How to Calculate Cash on Cash Return
Understanding the profitability of a rental property is crucial for real estate investors. The Cash on Cash Return (CoC) metric is one of the most popular ways to evaluate a deal because it tells you exactly how hard your actual invested money is working for you, unlike Cap Rate which looks at the property's total value.
This calculator breaks down your investment into the specific cash inflows and outflows to determine your percentage return. A positive monthly cash flow indicates a potentially safe investment, while a high CoC percentage suggests excellent leverage of your capital.
The Formula Behind the Numbers
Our calculator uses a specific logic flow to determine your returns. Here is how we arrive at the result:
- Step 1: Determine Total Cash Invested. This is the sum of your down payment and your closing costs (inspections, title fees, bank fees).

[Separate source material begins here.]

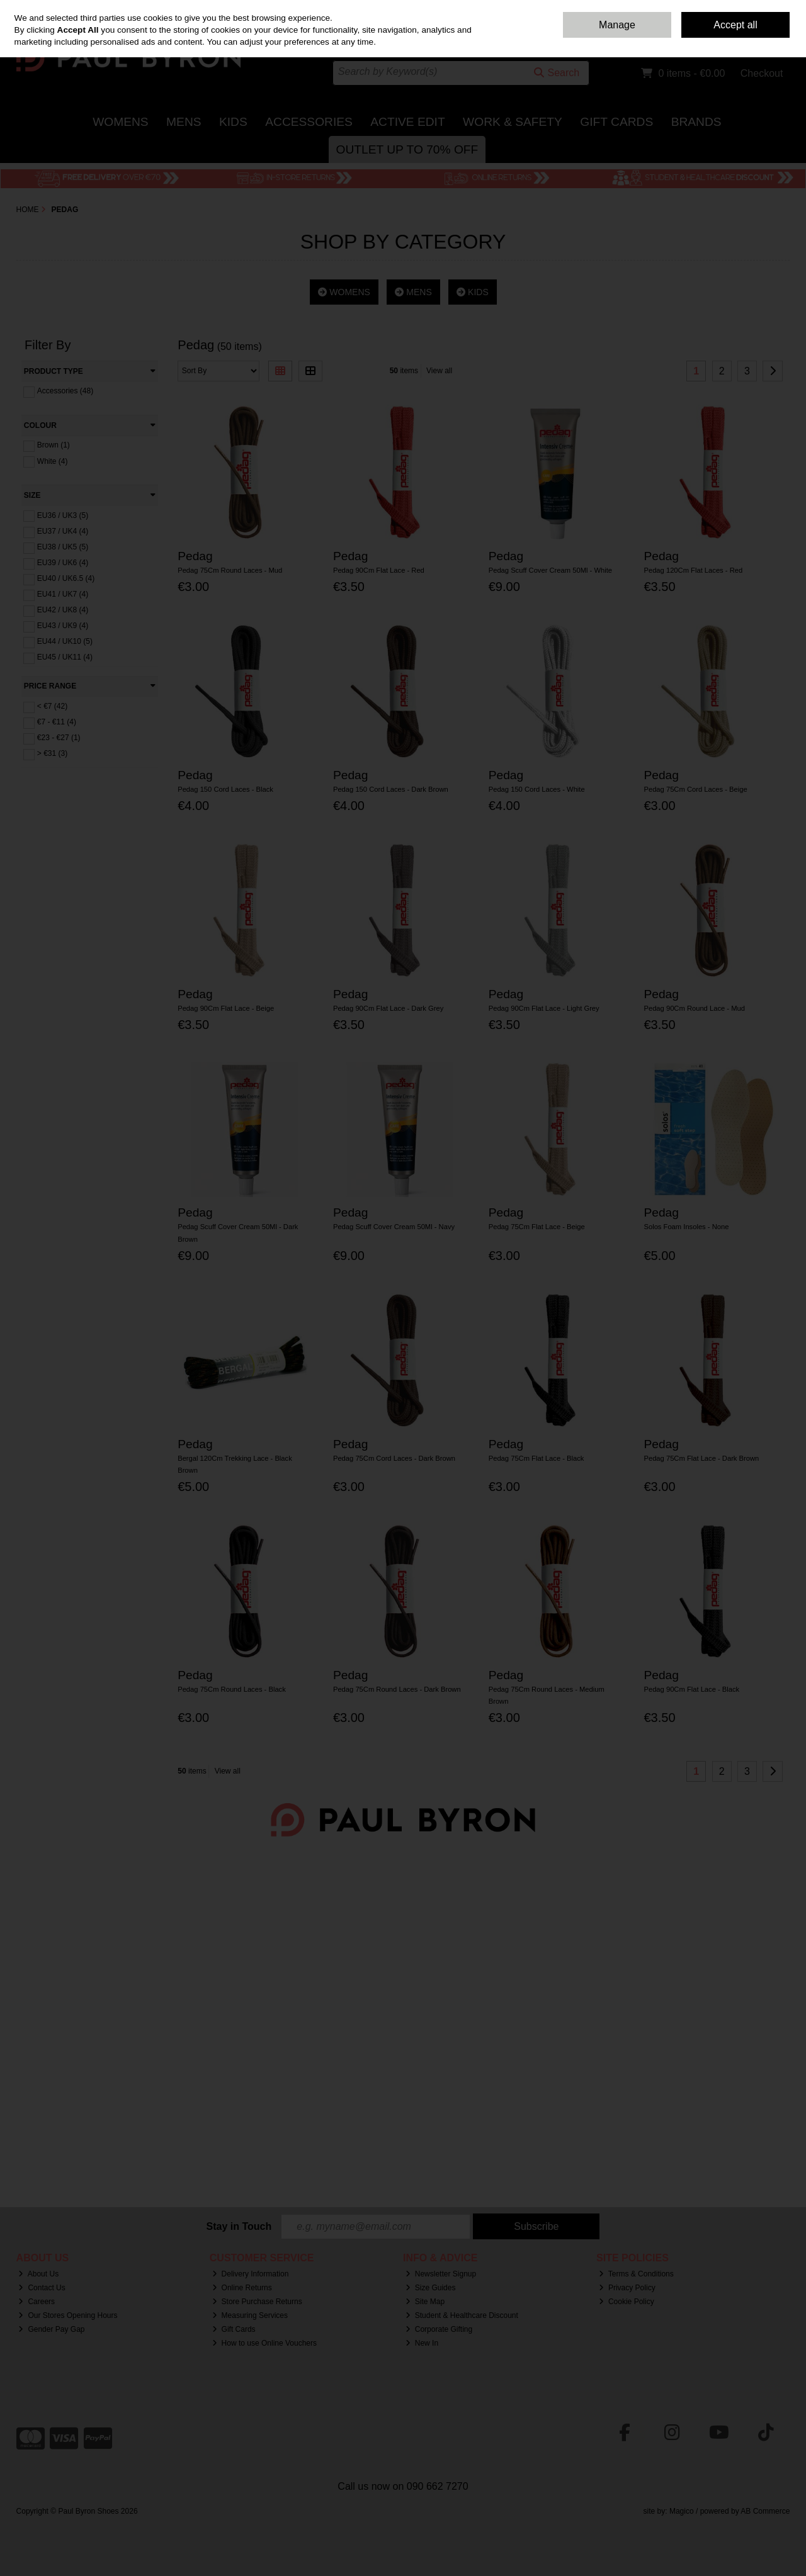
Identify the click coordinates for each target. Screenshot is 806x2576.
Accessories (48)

- Step 2: Calculate Mortgage Payment. We use a standard amortization formula based on your loan amount (Price minus Down Payment), interest rate, and loan term.
- Step 3: Calculate Net Operating Income (NOI). This is your Annual Rent (adjusted for vacancy) minus operating expenses (taxes, insurance, maintenance). Note: NOI does not include mortgage payments.
- Step 4: Determine Annual Cash Flow. We take the NOI and subtract your total annual debt service (mortgage payments).
- Step 5: Divide and Conquer. Finally, we divide the Annual Cash Flow by the Total Cash Invested to get your Cash on Cash Return percentage.
What is a Good Cash on Cash Return?
While "good" is subjective and depends on the economy and location, many professional investors aim for:
- 8-12%: Generally considered a solid return in most stable markets.
- 15%+: Considered an excellent return, often found in riskier markets or deals requiring significant rehabilitation (BRRRR strategy).
- Below 5%: Often considered weak for a pure cash-flow play, though investors might accept this if they are banking on high property appreciation.
Input Definitions
Vacancy Rate: No property is occupied 100% of the time. A standard conservative estimate is 5% (about 2-3 weeks vacant per year) to 8% (one month vacant).
Monthly Expenses: Be sure to include property taxes, landlord insurance, HOA fees, property management fees (usually 8-10% of rent), and a reserve budget for repairs (maintenance).